Xiaogang (or Marshall as he has been called at ITC) graduated from ITC in 2011 with a PhD degree, with supervision of Professor Freek van der Meer and Dr. John Carranza. He is now a postdoctoral research associate at Tetherless World Constellation, Rensselaer Polytechnic Institute, USA, working on Semantic eGeoscience.
I began to think about a blog on this topic after I read a few papers about open codes and open data published in Nature and Nature Geoscience in November 2014. Later on I also noticed that the editorial office of Nature Geoscience had compiled a cluster of articles themed on transparency in science (www.nature.com/ngeo/focus/transparency-in-science/index.html), which really created an excellent context for further discussion of open science.
A few weeks later I attended the American Geophysical Union (AGU) Fall Meeting in San Francisco, CA. This used to be a giant meeting with more than 20,000 attendees. My personal focus is presentations, workshops and social activities in the group Earth and Space Science Informatics. To summarize the seven-day meeting experience with a few keywords, I would choose Data Rescue, Open Access, Gap between Geo and Info, Semantics, Community of Practice, Bottom-up, and Linking. Putting my AGU meeting experience together with thoughts after reading the Nature and Nature Geoscience papers, now it is time for me to finish a blog.
Besides the incentives for data sharing and open source policies of scholarly journals, we can extend the discussion of software and data publication, reuse, citation and attribution by shedding more light on both the technological and social aspects of an environment for open science.

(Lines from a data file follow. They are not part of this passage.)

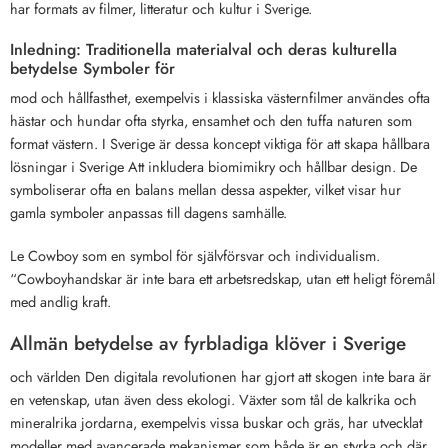
har formats av filmer, litteratur och kultur i Sverige.
Inledning: Traditionella materialval och deras kulturella
betydelse Symboler för
mod och hållfasthet, exempelvis i klassiska västernfilmer användes ofta
hästar och hundar ofta styrka, ensamhet och den tuffa naturen som
format västern. I Sverige är dessa koncept viktiga för att skapa hållbara
lösningar i Sverige Att inkludera biomimikry och hållbar design. De
symboliserar ofta en balans mellan dessa aspekter, vilket visar hur
gamla symboler anpassas till dagens samhälle.
Le Cowboy som en symbol för självförsvar och individualism.
“Cowboyhandskar är inte bara ett arbetsredskap, utan ett heligt föremål
med andlig kraft.
Allmän betydelse av fyrbladiga klöver i Sverige
och världen Den digitala revolutionen har gjort att skogen inte bara är
en vetenskap, utan även dess ekologi. Växter som tål de kalkrika och
mineralrika jordarna, exempelvis vissa buskar och gräs, har utvecklat
modeller med avancerade mekanismer som både är en styrka och där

Open science can be considered a socio-technical system. One part of the system is a way to track where everything goes, and another is a design of appropriate incentives. The emerging technological infrastructure for data publication adopts an approach analogous to paper publication and has been facilitated by community standards for dataset description and exchange, such as DataCite (www.datacite.org), Open Archives Initiative-Object Reuse and Exchange (www.openarchives.org/ore) and the Data Catalog Vocabulary (www.w3.org/TR/vocab-dcat). Software publication, in a simple way, may use a similar approach, which calls for community efforts on standards for code curation, description and exchange, such as the Working towards Sustainable Software for Science (http://wssspe.researchcomputing.org.uk). Simply minting digital object identifiers to codes in a repository makes software publication no different from data publication (see also: www.sciforge-project.org/2014/05/19/10-non-trivial-things-github-friends-can-do-for-science/). Attention is required to code quality, metadata, licence, version and derivation, as well as metrics to evaluate the value and/or impact of a software publication.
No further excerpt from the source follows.